L’écho des Cantons

Laisser sa trace

Est-il encore possible pour quelqu’un de ma génération (un pied dans la X, l’autre dans la Y) de vivre vieux (optionnellement heureux et en santé, mais là n’est pas la question) et de disparaître (le temps venu) sans laisser de traces?

Le questionnement provient d’une lecture du moment, le roman La revanche de Pythagore: le secret du maître de Samos (récemment traduit en français par les éditions Dunod). L’auteur, Arturo Sangalli, est un mathématicien connu en région pour avoir fait partie du corps professoral du Collège Champlain de Sherbrooke (il est à la retraite depuis peu), mais aussi pour avoir rédigé L’éloge du flou, un livre au fort joli titre qui décline l’ABC du «calcul souple», et pour lequel il a reçu plusieurs accolades de pairs.

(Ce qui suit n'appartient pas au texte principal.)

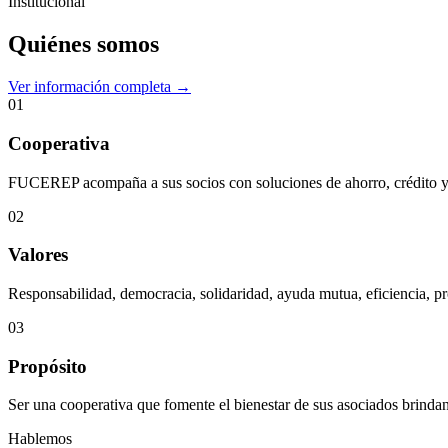
Institucional
Quiénes somos
Ver información completa →
01
Cooperativa
FUCEREP acompaña a sus socios con soluciones de ahorro, crédito y s
02
Valores
Responsabilidad, democracia, solidaridad, ayuda mutua, eficiencia, pr
03
Propósito
Ser una cooperativa que fomente el bienestar de sus asociados brindan
Hablemos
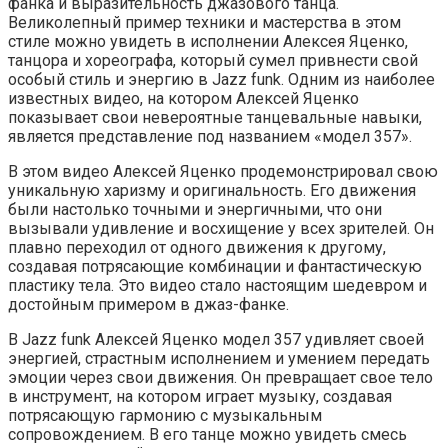
фанка и выразительность джазового танца.
Великолепный пример техники и мастерства в этом
стиле можно увидеть в исполнении Алексея Яценко,
танцора и хореографа, который сумел привнести свой
особый стиль и энергию в Jazz funk. Одним из наиболее
известных видео, на котором Алексей Яценко
показывает свои невероятные танцевальные навыки,
является представление под названием «модел 357».
В этом видео Алексей Яценко продемонстрировал свою
уникальную харизму и оригинальность. Его движения
были настолько точными и энергичными, что они
вызывали удивление и восхищение у всех зрителей. Он
плавно переходил от одного движения к другому,
создавая потрясающие комбинации и фантастическую
пластику тела. Это видео стало настоящим шедевром и
достойным примером в джаз-фанке.
В Jazz funk Алексей Яценко модел 357 удивляет своей
энергией, страстным исполнением и умением передать
эмоции через свои движения. Он превращает свое тело
в инструмент, на котором играет музыку, создавая
потрясающую гармонию с музыкальным
сопровождением. В его танце можно увидеть смесь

Dans les premières pages de son roman, une enquête qui carbure aux mathématiques (pensez au Da Vinci Code, mais avec de véritables casse-têtes), Sangalli résume la vie de celui qui fut une «rock star» de la Grèce antique, Pythagore. Ce dernier a beau avoir brillamment hissé les mathématiques au rang de sciences, il était aussi le guide spirituel d’une influente secte. Lui et ses disciples chérissaient les nombres, mais ils croyaient également en quelques aberrations, dont la vie après la mort par la transmigration de l’âme dans le corps d’un animal. Mais il faut sûrement en prendre et en laisser, car plusieurs légendes et suppositions concernent Pythagore. La principale raison: il n’a laissé aucun écrit.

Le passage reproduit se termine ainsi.